Es muy probable que hayas alguna vez escuchado un chiste, de entre los tantos que se cuentan con desenfado en las fiestas familiares y reuniones de trabajo, que habla de cómo un hijo llega tímidamente con su padre y le dice: “Papa, soy gay”, a lo que el padre responde con una serie de cuestionamientos acerca de si el chamaco en cuestión tiene un departamento en la Condesa, un auto BMW o estudios hechos en alguna universidad de muy elevado prestigio. Ante las sucesivas negativas del hijo, quien estudió en una universidad pública, viaja en metro a dondequiera que va y vive con sus padres en un departamento de interés social, el padre concluye tajantemente que su confundido retoño definitivamente no es gay, sino un homosexual ordinario.

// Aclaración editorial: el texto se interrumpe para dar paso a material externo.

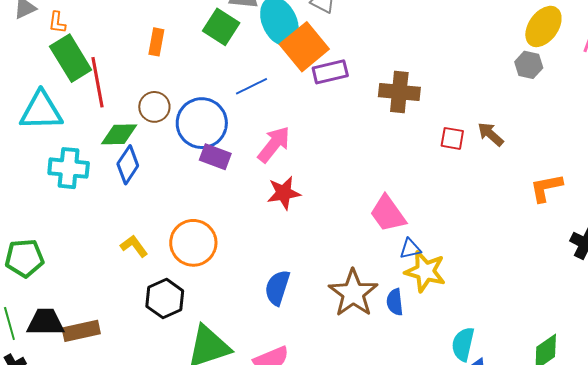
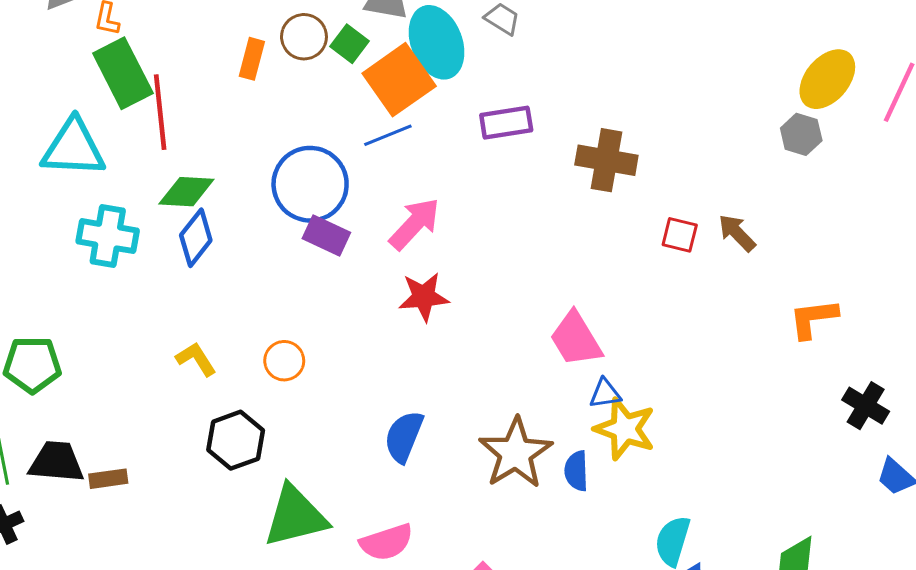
green square: (221, 27) -> (350, 44), size x0.7
orange square: (304, 47) -> (399, 80), moved
brown circle: (154, 107) -> (304, 37), moved
orange circle: (193, 243) -> (284, 361), size x0.6
brown rectangle: (81, 331) -> (108, 479), size x0.7

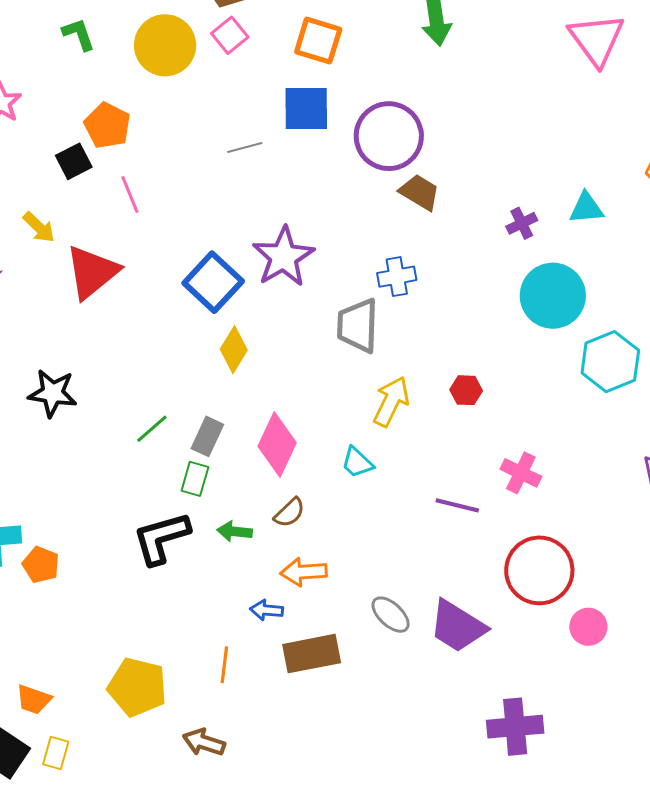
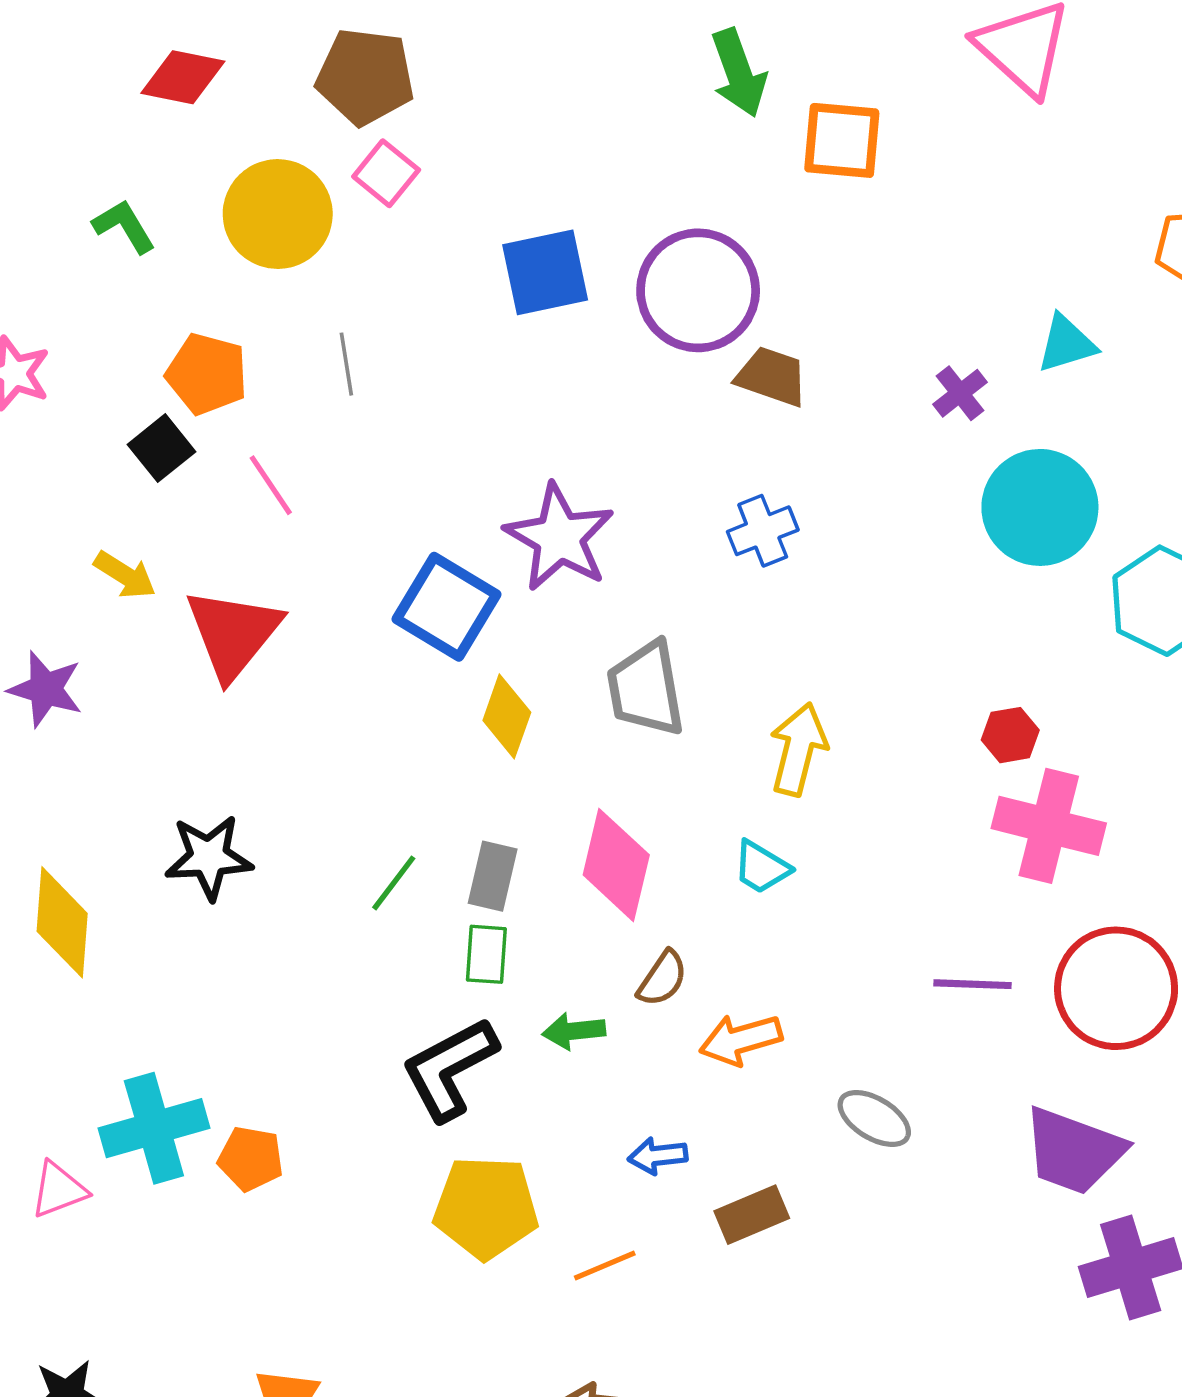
orange square: (318, 41) -> (842, 140), moved
gray line: (245, 148) -> (346, 364), moved, turned -72
gray trapezoid: (358, 326) -> (646, 689), moved
red hexagon: (466, 390) -> (1010, 735), moved
pink cross: (521, 473) -> (1049, 826), size x1.5
purple line: (457, 505) -> (973, 984), moved
orange arrow: (304, 572) -> (741, 1040), moved
purple trapezoid: (458, 626) -> (1074, 1151), moved
brown rectangle: (312, 654) -> (752, 1215), size x0.7
orange line: (224, 665) -> (605, 1266), turned 72
yellow pentagon: (137, 687) -> (486, 1207), moved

Hasta hace algunos años, ser gay era socialmente visto como una sofisticación de lo homosexual, una moda frívola que trataba de abordar con eufemismos todo lo relacionado con una sexualidad disidente; percepción que aparecía en los chistes, en los medios de comunicación y donde fuera que el tema saliera a flote. Quién se decía gay, entonces, adquiría la obligación de ser tan sofisticado y socialmente exitoso como la misma palabra lo era; y, como en el chiste líneas arriba, si no eras suficientemente “gay”, según el estereotipo, no tenías posibilidad de dejar de ser un simple homosexual.
Hoy, ser gay aún involucra la posibilidad de ser todo lo anterior, pero no exclusivamente. De hecho, sucede que actualmente puedes ser homosexual, pero jamás considerarte gay; ¿qué es ser gay, entonces?